Taranto, sfratti bloccati per l’emergenza coronavirus

L’emergenza Coronavirus incide anche su situazioni delicate come quella relativa sfratti o al rilascio delle prime case di abitazione, sottoposte a pignoramento. Lo ricorda Francesca Viggiano, assessore alle Politiche abitative del Comune di Taranto.


“Non solo simili provvedimenti potrebbero riguardare persone già positive – afferma – esponendo al contagio anche gli operatori della giustizia ma renderebbe quasi impossibile offrire sostegno ai nuclei in difficoltà abitativa, atteso il divieto di inserimento di nuovi soggetti nelle strutture di accoglienza e negli alloggi sociali.

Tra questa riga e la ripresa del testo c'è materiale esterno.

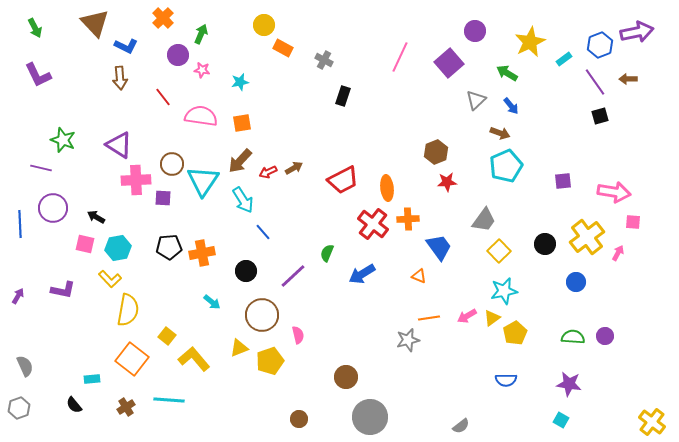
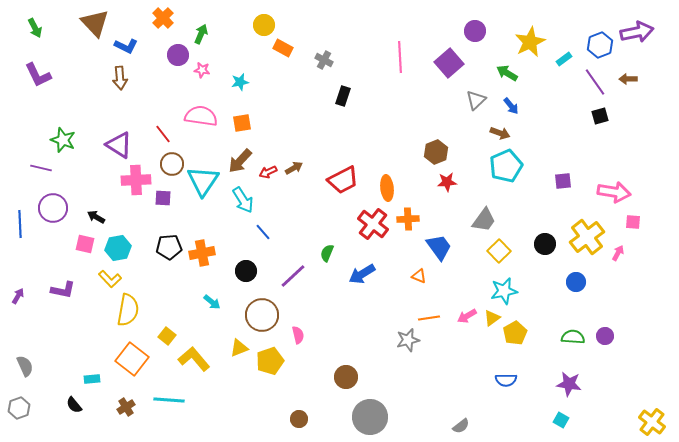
pink line at (400, 57): rotated 28 degrees counterclockwise
red line at (163, 97): moved 37 px down
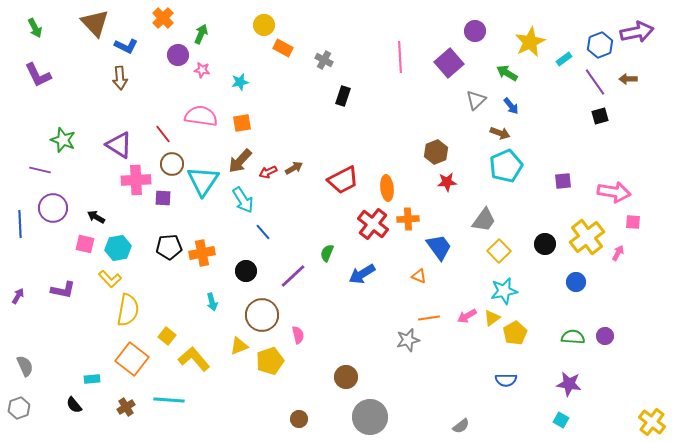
purple line at (41, 168): moved 1 px left, 2 px down
cyan arrow at (212, 302): rotated 36 degrees clockwise
yellow triangle at (239, 348): moved 2 px up
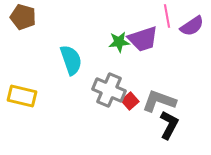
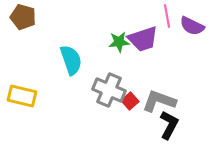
purple semicircle: rotated 60 degrees clockwise
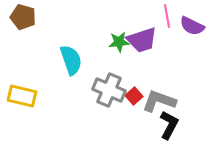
purple trapezoid: moved 1 px left, 1 px down
red square: moved 4 px right, 5 px up
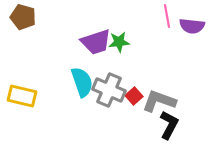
purple semicircle: rotated 20 degrees counterclockwise
purple trapezoid: moved 46 px left, 2 px down
cyan semicircle: moved 11 px right, 22 px down
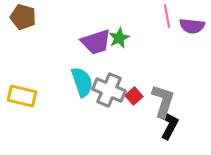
green star: moved 4 px up; rotated 20 degrees counterclockwise
gray L-shape: moved 4 px right; rotated 88 degrees clockwise
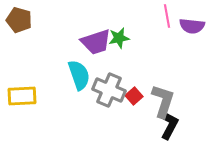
brown pentagon: moved 4 px left, 3 px down
green star: rotated 15 degrees clockwise
cyan semicircle: moved 3 px left, 7 px up
yellow rectangle: rotated 16 degrees counterclockwise
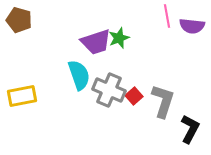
green star: rotated 10 degrees counterclockwise
yellow rectangle: rotated 8 degrees counterclockwise
black L-shape: moved 21 px right, 4 px down
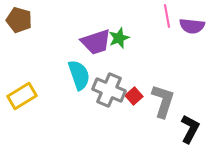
yellow rectangle: rotated 20 degrees counterclockwise
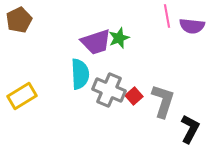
brown pentagon: rotated 30 degrees clockwise
cyan semicircle: moved 1 px right, 1 px up; rotated 16 degrees clockwise
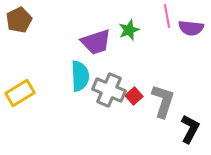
purple semicircle: moved 1 px left, 2 px down
green star: moved 10 px right, 8 px up
cyan semicircle: moved 2 px down
yellow rectangle: moved 2 px left, 3 px up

Abbiamo interloquito con le associazioni dell’inquilinato convenendo sull’importanza della sospensione temporanea delle esecuzioni”.



Per questo, fa sapere l’assessore Viggiano, il sindaco Melucci ha richiesto l’intervento in tal senso del Prefetto di Taranto, che ha prontamente sottoposto la questione al comitato per la sicurezza. “Fondamentale diviene come misura di buonsenso – aggiunge la responsabile delle Politiche abitative – la disposizione del Presidente della Corte d’Appello di Lecce-sezione distaccata di Taranto che, di concerto con il Coa di Taranto e le autorità sanitarie locali, ha rinviato d’ufficio a data successiva al 31 maggio le procedure esecutive a data fissa e gli sfratti già fissati. L’emergenza del Coronavirus rischia infatti di avere un impatto elevatissimo sull’economia con conseguenze pesanti sul tessuto economico nazionale, considerato che i timori sulla diffusione del virus hanno investito notevolmente i mercati azionari italiani con ribassi generalizzati su tutti i settori”.

Secondo l’assessore Viggiano “accanto al sostegno straordinario, sia sotto forma di contributi che finanziamenti agevolati, e delle misure strutturali allo studio del Governo, occorrono segnali incoraggianti a partire dalle amministrazioni locali che assumono quindi un ruolo determinante per affrontare le ricadute economiche e sociali di questa emergenza, attraverso azioni di rilancio e di sostegno dei cittadini. In tale ottica, è attualmente al vaglio dell’amministrazione comunale una serie di misure di sostegno diretto ai cittadini come la sospensione dei canoni per i bar all’interno delle scuole nonché dei canoni relativi agli immobili ad uso diverso da quello abitativo. Per l’erp, invece, il servizio politiche abitative valuterà caso per caso eventuali misure a sostegno dei nuclei familiari in situazione di fragilità economica, con l’impegno a sospendere ogni iniziativa relativa agli sgomberi degli immobili di proprietà comunale. Tantissimi sono i cittadini spaventati dalla situazione occupazionale, preoccupati che alla perdita del lavoro consegua la perdita della casa, per non riuscire ad onorare canoni di locazione e mutui. Per tale ragione continueremo a sostenere i nostri concittadini”.